El que piense que un mensaje le llega por casualidad es, por lo menos, un inocente. Ese mensaje fue previamente pensado, construido, distribuido y puesto en la góndola correcta para que sea visto por quien le interesa al emisor. Muchas veces (la mayoría de ellas) no es una cuestión masiva o cuantitativa. Es, sobre todo, un asunto cualitativo; esto es a lo que llamamos segmentación. Por cuestiones como estas es que en otros países puede verse conglomerados de medios con líneas editoriales complementarias, diversas o incluso contrarias entre sí. Se trata de llegar a diferentes segmentos de la población, eso sí, si un medio es conservador pues debería ser conservador en todos sus productos, lo mismo si se ubica en la línea del progresismo. Por eso la gente opta por ellos, porque al otorgarles previsibilidad la gente ya sabe lo que encontrará en esos medios o en sus figuras periodísticas.

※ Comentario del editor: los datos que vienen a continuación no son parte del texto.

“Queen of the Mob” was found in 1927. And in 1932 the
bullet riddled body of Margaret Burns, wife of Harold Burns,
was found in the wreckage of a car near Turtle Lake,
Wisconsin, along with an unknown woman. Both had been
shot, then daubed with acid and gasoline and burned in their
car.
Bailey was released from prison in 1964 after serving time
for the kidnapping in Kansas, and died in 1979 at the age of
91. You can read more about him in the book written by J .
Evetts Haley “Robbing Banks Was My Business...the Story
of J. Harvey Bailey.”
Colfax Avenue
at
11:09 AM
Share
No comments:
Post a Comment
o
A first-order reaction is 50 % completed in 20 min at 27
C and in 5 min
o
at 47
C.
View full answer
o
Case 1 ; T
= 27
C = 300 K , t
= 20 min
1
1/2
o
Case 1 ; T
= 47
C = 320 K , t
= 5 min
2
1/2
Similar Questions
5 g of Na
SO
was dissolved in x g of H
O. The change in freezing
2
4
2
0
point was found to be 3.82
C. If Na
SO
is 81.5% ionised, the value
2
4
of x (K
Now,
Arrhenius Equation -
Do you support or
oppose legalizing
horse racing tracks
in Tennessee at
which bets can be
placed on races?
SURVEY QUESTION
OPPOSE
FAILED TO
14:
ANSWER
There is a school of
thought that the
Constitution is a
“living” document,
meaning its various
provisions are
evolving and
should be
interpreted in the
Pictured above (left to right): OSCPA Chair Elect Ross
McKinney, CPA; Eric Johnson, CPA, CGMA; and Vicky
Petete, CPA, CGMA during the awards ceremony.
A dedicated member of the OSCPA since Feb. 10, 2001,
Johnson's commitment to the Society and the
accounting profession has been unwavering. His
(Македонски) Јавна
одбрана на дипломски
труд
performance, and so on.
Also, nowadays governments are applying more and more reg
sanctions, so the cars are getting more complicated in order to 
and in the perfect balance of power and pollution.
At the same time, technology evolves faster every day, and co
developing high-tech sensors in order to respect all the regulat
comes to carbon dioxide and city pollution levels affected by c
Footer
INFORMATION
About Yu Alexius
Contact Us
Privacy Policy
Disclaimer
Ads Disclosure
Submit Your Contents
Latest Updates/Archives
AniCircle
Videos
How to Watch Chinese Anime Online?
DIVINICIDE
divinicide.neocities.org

En Paraguay, y es una tendencia mundial, la gran mayoría toma el control de la tele para ver aquel canal, el dial de la radio para escuchar aquella emisora, compra un diario en particular, entra a un portal de noticias o sigue a alguien en redes sociales no para cambiar las ideas que ya se tienen. Es, al contrario, lo que se busca de alguna manera es validar nuestros propios conceptos o suposiciones. Si el mensaje consigue certificar aquellas hipótesis que tenemos, el receptor del mensaje poco o nada se preocupa en confirmar si es verdadero o falso. Si ya teníamos una idea fija sobre algo o alguien, el mensaje o la información nos sirve como un sello de que lo que pensábamos ahora es verdadero porque lo publica otro, generalmente debe ser alguien conocido o con cierta ascendencia en algún campo. Elegimos el medio o la plataforma que más se parece a nosotros para poder decir: “¿Viste que lo que te decía sobre fulano es cierto? Salió publicado en x medio o fulano lo tiró en Twitter”.

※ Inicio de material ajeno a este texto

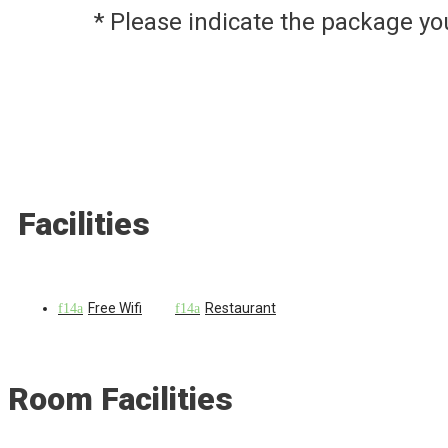
* Please indicate the package y
Facilities
Free Wifi
Restaurant
Room Facilities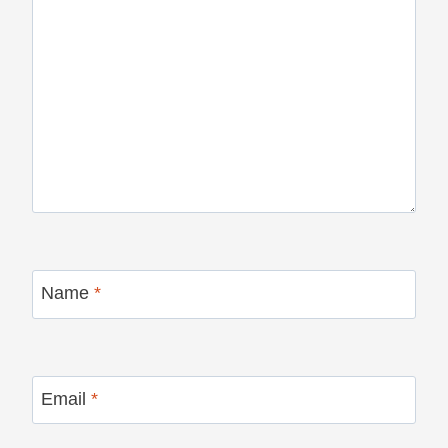
Name
*
Email
*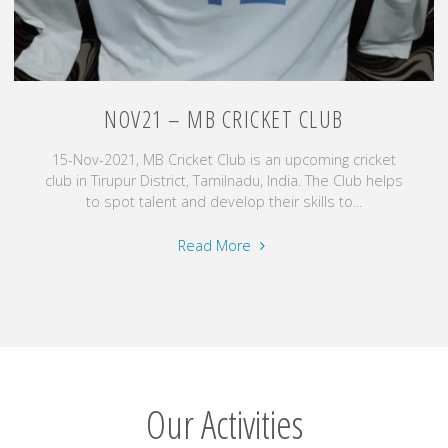
NOV21 – MB CRICKET CLUB
15-Nov-2021, MB Cricket Club is an upcoming cricket
club in Tirupur District, Tamilnadu, India. The Club helps
to spot talent and develop their skills to...
"Nov21
Read More
–
MB
Cricket
Club"
Our Activities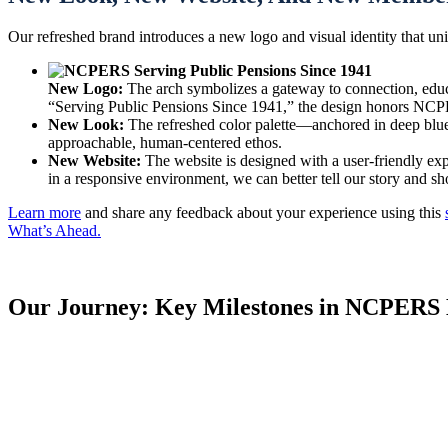
Our refreshed brand introduces a new logo and visual identity that u
New Logo:
The arch symbolizes a gateway to connection, educat
“Serving Public Pensions Since 1941,” the design honors NCPER
New Look:
The refreshed color palette—anchored in deep blue
approachable, human-centered ethos.
New Website:
The website is designed with a user-friendly exp
in a responsive environment, we can better tell our story and 
Learn more
and share any feedback about your experience using this
What’s Ahead.
Our Journey: Key Milestones in NCPERS 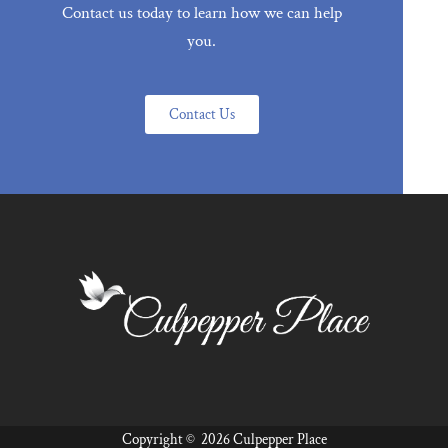
Contact us today to learn how we can help
you.
Contact Us
Copyright ©
2026 Culpepper Place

Es a lo que se le llama sesgo de confirmación. La definición nos dice que es la tendencia a favorecer, buscar, interpretar y recordar la información que confirma las propias creencias o hipótesis, dando desproporcionadamente menos consideración a posibles alternativas más allá de que sean verdaderas o falsas. Para los receptores del mensaje se convierte en verdad absoluta desde la publicación de otro.

Y pasa que al final de la jornada, todo se trata de política, esa mala palabra que empieza con p y termina con a. Y como les decía al principio, en política se trabaja con emociones y sentimientos. Y cuando hablo de sentimientos, obviamente debemos incluir a uno de los que más se propaga en épocas de pandemia y con mayor velocidad que cualquier virus: el odio. Para bien o para mal, aún no lo sé, el espacio para la racionalidad es cada vez menor.